Mesolongi was built in the 13th century by Dalmatian pirates on 3 small islands that merged with the passing of time. The name seems to derive from the Dalmatian words Messo – Langi, which mean village next to a lake.
Until 1700, Mesolongi was under Venetian domination. Its inhabitants were mostly fishermen. They lived in cabins which were made of a kind of waterproof straw and reed and stood on stilts above sea water so that they did not get in contact with it.
After the Renaissance, Mesolongi was a village of fishermen. Several inhabitants began, except of fishing, to develop in the construction of ships in the local shipyards. The fleet of Mesolongi numbered 50 big ships with commercial activities even abroad.
During the Orlof Revolt in 1770 the fleet of Mesolongi was defeated and the town passed to the Ottomans. Mesolongi revolted on May 20, 1821 and was a major stronghold of the Greek rebels in the Greek War of Independence, being the seat of the Senate of Western Continental Greece. Its inhabitants successfully resisted a siege by Ottoman forces in 1822. The second siege started on April 15, 1825 by Reşid Mehmed Pasha.
After a year of relentless enemy attacks and facing starvation, the people of Mesolongi decided to leave the beleaguered city in the “Exodus of its Guards” (The Sortie) on the night of April 10, 1826. At the time, there were 10,500 people in Mesolongi, 3,500 of who were armed. Very few people survived the Ottoman pincer movement after the betrayal of their plan.
Due to the heroic stance of the population and the subsequent massacre of its inhabitants by the Turkish-Egyptian forces, the city of Mesolongi received the honorary title of Hiera Polis (the Sacred City), unique among other Greek cities.
Perhaps Mesolongi fell at the time of the Exodus, but his history stands high and illuminates hearts of free men throughout the ages.

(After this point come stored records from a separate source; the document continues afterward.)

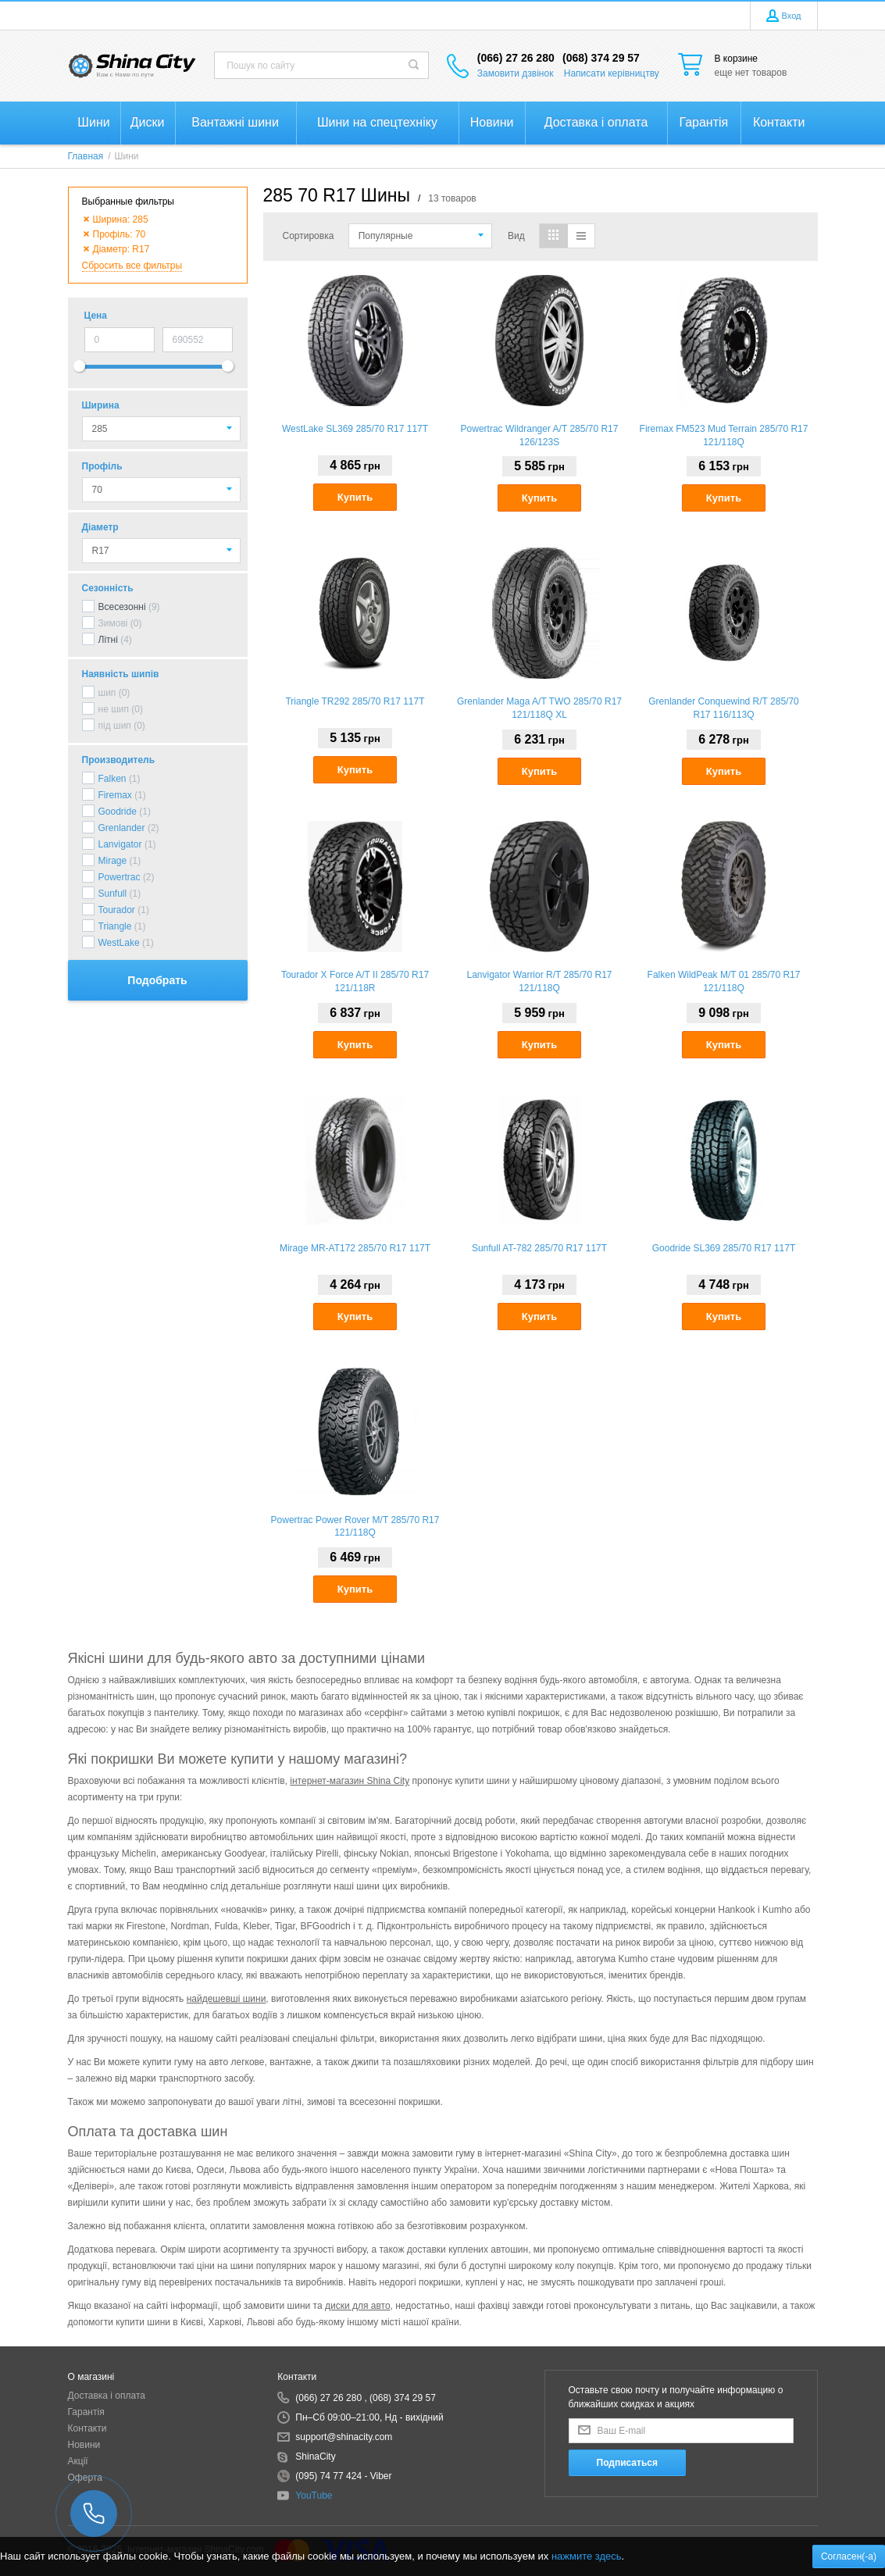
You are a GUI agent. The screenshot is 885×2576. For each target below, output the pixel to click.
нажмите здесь (586, 2556)
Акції (78, 2461)
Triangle (115, 926)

In the years following its liberation the town of Mesolongi produced five famous Prime Ministers (Spyridon and Charilaos Trikoupis etc), many historical personages, poets, artists, scientists, architects and men of letters. The famous British poet and philhellene Lord Byron, who supported the Greek struggle for independence, died in Mesolongi in 1824. He is commemorated by a cenotaph containing his heart and a statue located in the town.
Today Mesolongi is developed as a tourist attraction, being a town symbolizing freedom and commemorating it through the many international memorials in the Garden of Heroes. It is a universal symbol of the struggle of nations for dignity and freedom and a beautiful site offering great interest and rich opportunities for every visitor.